Instead, the average local site is, at best, a NASCARish nightmare of tiny, flashing competing banner ads, the vast majority of which will a) add nothing to the brand’s value and b) never be clicked.

Where’s the money in local publishing? It’s at the intersection of consumer desire and advertiser need. Sometimes just a banner screaming “SALE!!” will work, but most times, the site and its advertisers will have to work harder to present a compelling argument at that intersection.

Think of what podcasters like Gruber and Dan Benjamin and Leo Laporte are doing and get creative on behalf of your advertisers and users. Otherwise, you’re just stealing money from advertisers and missing a great opportunity to put relevant, useful and entertaining information in the hands (or ears) of your users.

 

Building a car-friendly news environment

A 2011 post by Steve Buttry has been gnawing a hole in my consciousness for a few weeks now. It’s called “Newspapers don’t need new ideas; here are lots of ideas for new revenue streams.”

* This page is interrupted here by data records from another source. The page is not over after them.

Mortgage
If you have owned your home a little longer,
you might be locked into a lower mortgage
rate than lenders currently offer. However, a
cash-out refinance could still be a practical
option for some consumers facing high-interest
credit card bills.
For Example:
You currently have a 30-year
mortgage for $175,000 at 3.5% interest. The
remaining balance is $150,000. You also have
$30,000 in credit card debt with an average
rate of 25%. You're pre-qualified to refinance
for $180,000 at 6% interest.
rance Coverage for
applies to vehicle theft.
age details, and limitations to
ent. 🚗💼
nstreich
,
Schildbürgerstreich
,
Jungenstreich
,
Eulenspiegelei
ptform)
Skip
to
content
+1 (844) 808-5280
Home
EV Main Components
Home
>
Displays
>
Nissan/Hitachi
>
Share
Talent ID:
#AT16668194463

In the post, Steve talks about some of the money-left-on-the-table scenarios in the local news publishing space, but the first one really hit home:

Develop the must-have driving app for your communityI first outlined this idea two years ago in my Blueprint for the Complete Community Connection. I am not aware that any news organization (or anyone else) has tried it yet. Mutter notes that the newspaper ad decline has been most severe in automobile advertising, falling from $5 billion in 2004 to $1.1 billion last year. Auto manufacturers and dealers have built better tools than the newspaper want ads section for selling cars.

Buying a car is a job most people need help with only every few years. It was an easy job to disrupt. But driving is a task many of us do daily, and it presents abundant opportunity. Community news organizations are well-positioned to offer one place where drivers can compare gas prices, buy insurance, find parking spaces, check the traffic, get emergency service, schedule maintenance, rent a car and download coupons for tires and service. And if you develop that app that drivers can use daily, it may also be the best vehicle for advertising auto sales.

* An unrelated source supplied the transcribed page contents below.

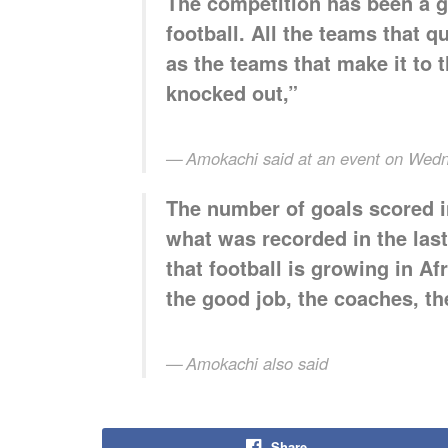
The competition has been a go
football. All the teams that q
as the teams that make it to 
knocked out,”
Amokachi said at an event on Wed
The number of goals scored i
what was recorded in the last
that football is growing in Af
the good job, the coaches, th
Amokachi also said
Share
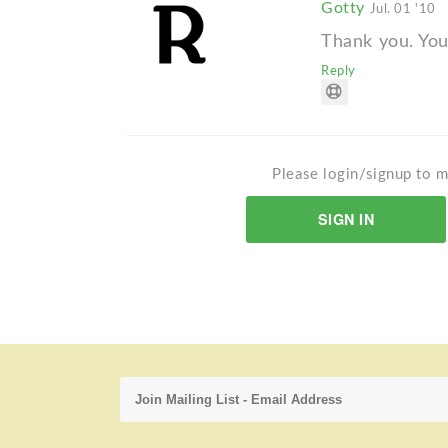
Gotty
Jul. 01 '10
Thank you. You
Reply
Please login/signup to m
SIGN IN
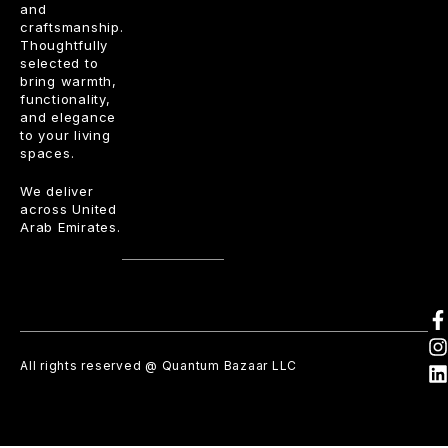
and
craftsmanship.
Thoughtfully
selected to
bring warmth,
functionality,
and elegance
to your living
spaces.
We deliver
across United
Arab Emirates.
All rights reserved @ Quantum Bazaar LLC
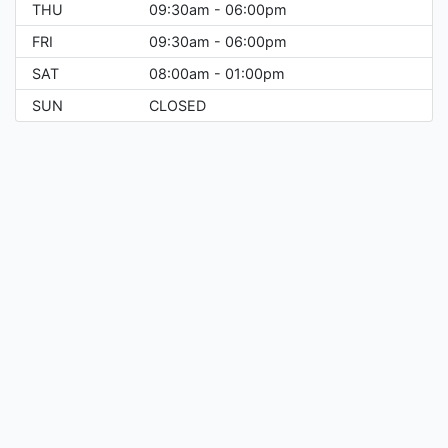
THU
09:30am - 06:00pm
FRI
09:30am - 06:00pm
SAT
08:00am - 01:00pm
SUN
CLOSED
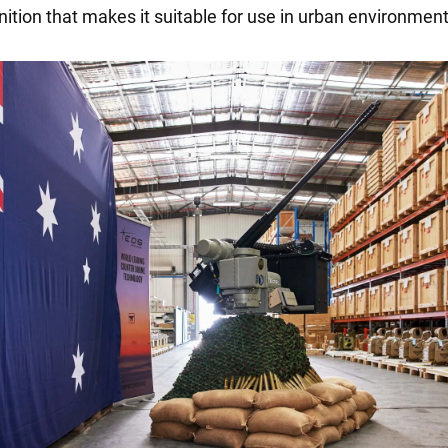
ition that makes it suitable for use in urban environment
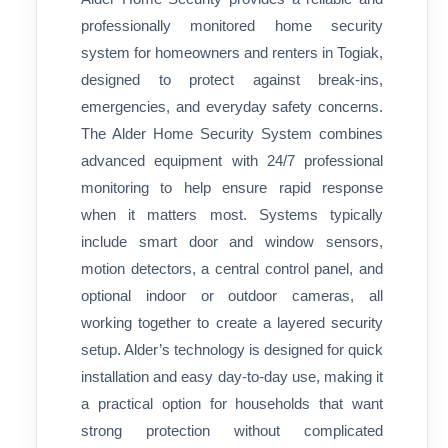
professionally monitored home security
system for homeowners and renters in Togiak,
designed to protect against break-ins,
emergencies, and everyday safety concerns.
The Alder Home Security System combines
advanced equipment with 24/7 professional
monitoring to help ensure rapid response
when it matters most. Systems typically
include smart door and window sensors,
motion detectors, a central control panel, and
optional indoor or outdoor cameras, all
working together to create a layered security
setup. Alder’s technology is designed for quick
installation and easy day-to-day use, making it
a practical option for households that want
strong protection without complicated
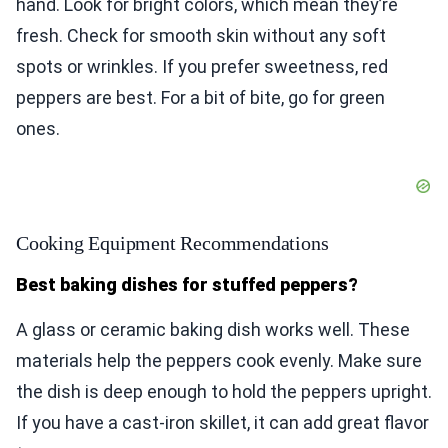
hand. Look for bright colors, which mean they’re
fresh. Check for smooth skin without any soft
spots or wrinkles. If you prefer sweetness, red
peppers are best. For a bit of bite, go for green
ones.
Cooking Equipment Recommendations
Best baking dishes for stuffed peppers?
A glass or ceramic baking dish works well. These
materials help the peppers cook evenly. Make sure
the dish is deep enough to hold the peppers upright.
If you have a cast-iron skillet, it can add great flavor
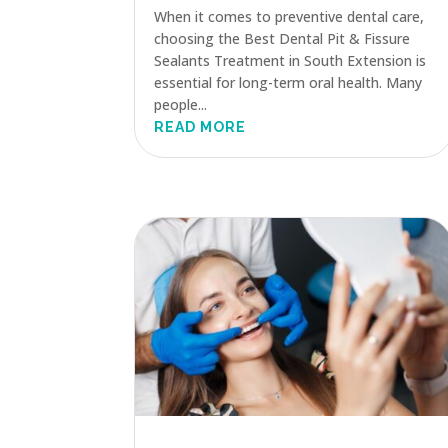
When it comes to preventive dental care,
choosing the Best Dental Pit & Fissure
Sealants Treatment in South Extension is
essential for long-term oral health. Many
people...
READ MORE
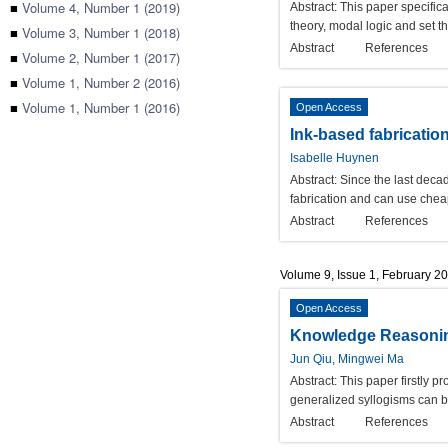
■
Volume 4, Number 1 (2019)
Abstract:
This paper specifica
theory, modal logic and set t
■
Volume 3, Number 1 (2018)
Abstract
References
■
Volume 2, Number 1 (2017)
■
Volume 1, Number 2 (2016)
■
Volume 1, Number 1 (2016)
Open Access
Ink-based fabricatio
Isabelle Huynen
Abstract:
Since the last decad
fabrication and can use cheap
Abstract
References
Volume 9, Issue 1, February 2
Open Access
Knowledge Reasoning
Jun Qiu, Mingwei Ma
Abstract:
This paper firstly p
generalized syllogisms can b
Abstract
References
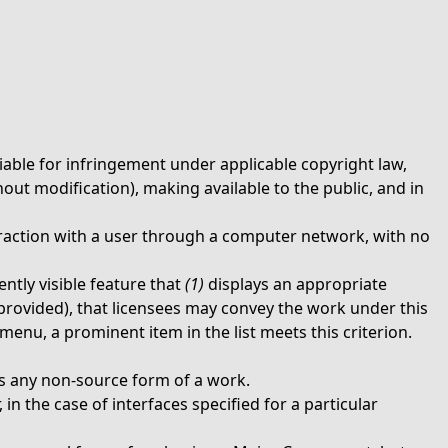
iable for infringement under applicable copyright law,
out modification), making available to the public, and in
raction with a user through a computer network, with no
ntly visible feature that
(1)
displays an appropriate
e provided), that licensees may convey the work under this
menu, a prominent item in the list meets this criterion.
 any non-source form of a work.
in the case of interfaces specified for a particular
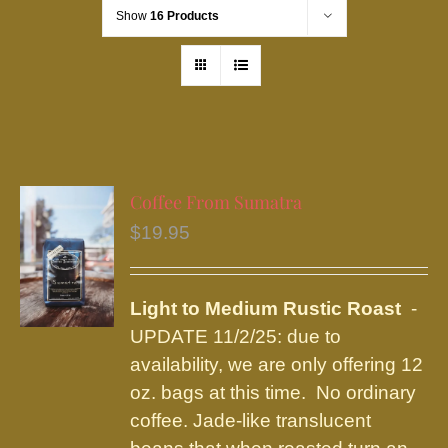
Show
16 Products
Coffee From Sumatra
$
19.95
Light to Medium Rustic Roast
-
UPDATE 11/2/25: due to
availability, we are only offering 12
oz. bags at this time. No ordinary
coffee. Jade-like translucent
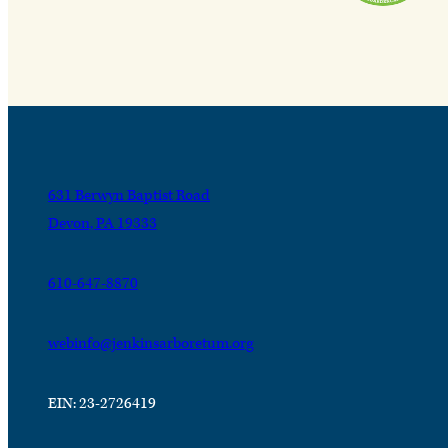
631 Berwyn Baptist Road
Devon, PA 19333
610-647-8870
webinfo@jenkinsarboretum.org
EIN: 23-2726419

That’s an outstanding idea, as far as it goes. But it got me thinking further. In most local communities around the U.S., the daily commute is done in a car, as Steve notes. But, while this certainly offers a great context-appropriate environment for car- and commute-related news and information, there may be an even bigger opportunity here, one which the march of mobile technology makes so much easier to pull off here in 2012 than even a year or two ago: car-friendly news delivery.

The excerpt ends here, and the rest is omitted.